The following lists the currently available HP-UX 11i v3 OEs:

- HP-UX 11i v3 Base OE (BOE)
  Includes the full HP-UX 11i operating system plus file system and partitioning software and applications for Web serving, system management and security. BOE includes all the software formerly in FOE & TCOE (see below), plus software formerly sold stand-alone (e.g. Auto Port Aggregator).

- HP-UX 11i v3 Virtualization Server OE (VSE-OE)
  Includes everything in BOE plus GlancePlus performance analysis and software mirroring, and all Virtual Server Environment software which includes virtual partitions, virtual machines, workload management, capacity advisor and applications.
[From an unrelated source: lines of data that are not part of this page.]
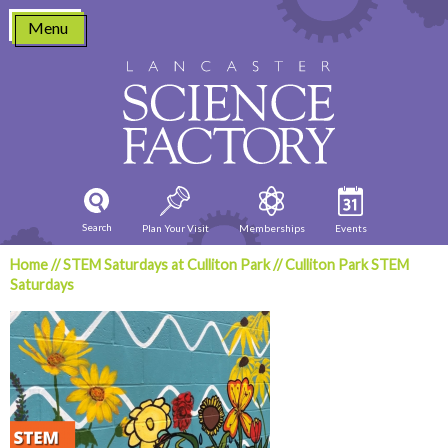
Skip
Menu
to
content
Search
Plan Your Visit
Memberships
Events
Home
//
STEM Saturdays at Culliton Park
//
Culliton Park STEM
Saturdays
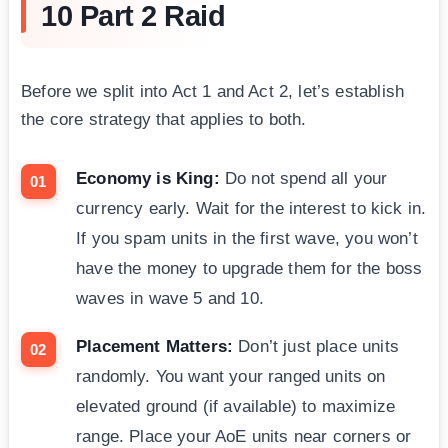
10 Part 2 Raid
Before we split into Act 1 and Act 2, let’s establish
the core strategy that applies to both.
Economy is King:
Do not spend all your
currency early. Wait for the interest to kick in.
If you spam units in the first wave, you won’t
have the money to upgrade them for the boss
waves in wave 5 and 10.
Placement Matters:
Don’t just place units
randomly. You want your ranged units on
elevated ground (if available) to maximize
range. Place your AoE units near corners or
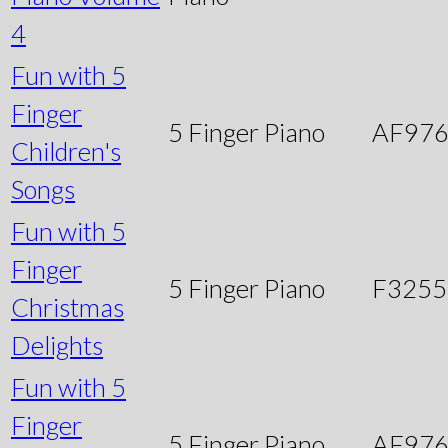
4
Fun with 5
Finger
5 Finger Piano
AF97
Children's
Songs
Fun with 5
Finger
5 Finger Piano
F3255
Christmas
Delights
Fun with 5
Finger
5 Finger Piano
AF97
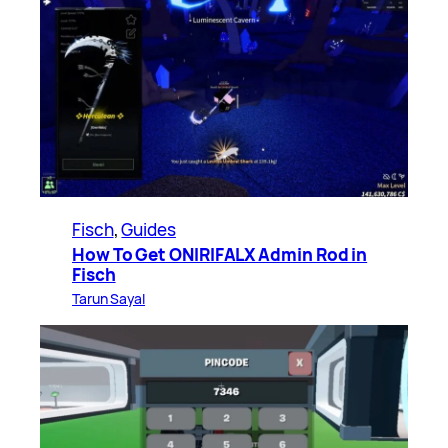
Fisch
, 
Guides
How To Get ONIRIFALX Admin Rod in
Fisch
Tarun Sayal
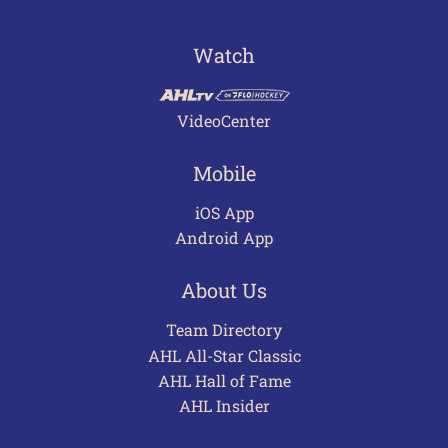
Watch
VideoCenter
Mobile
iOS App
Android App
About Us
Team Directory
AHL All-Star Classic
AHL Hall of Fame
AHL Insider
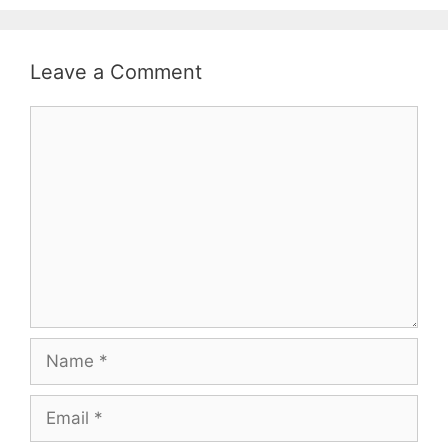
Leave a Comment
Comment
Name
Email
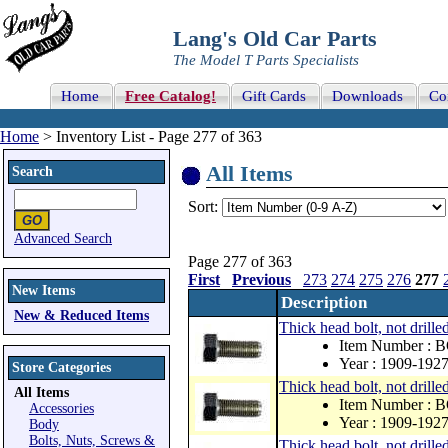
Lang's Old Car Parts
The Model T Parts Specialists
Home
Free Catalog!
Gift Cards
Downloads
Co
Home
> Inventory List - Page 277 of 363
All Items
Search
Sort:
Advanced Search
Page 277 of 363
First
Previous
273
274
275
276
277
New Items
Description
New & Reduced Items
Thick head bolt, not drille
Item Number : 
Year : 1909-192
Store Categories
Thick head bolt, not drille
All Items
Item Number : 
Accessories
Year : 1909-192
Body
Bolts, Nuts, Screws &
Thick head bolt, not drille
VSE-OE includes all the software formerly in EOE (see below), plus additional virtualization software.

- HP-UX 11i v3 High Availability OE (HA-OE)
  Includes everything in BOE plus HP Serviceguard clustering software for system failover and tools to manage clusters, as well as GlancePlus performance analysis and software mirroring applications.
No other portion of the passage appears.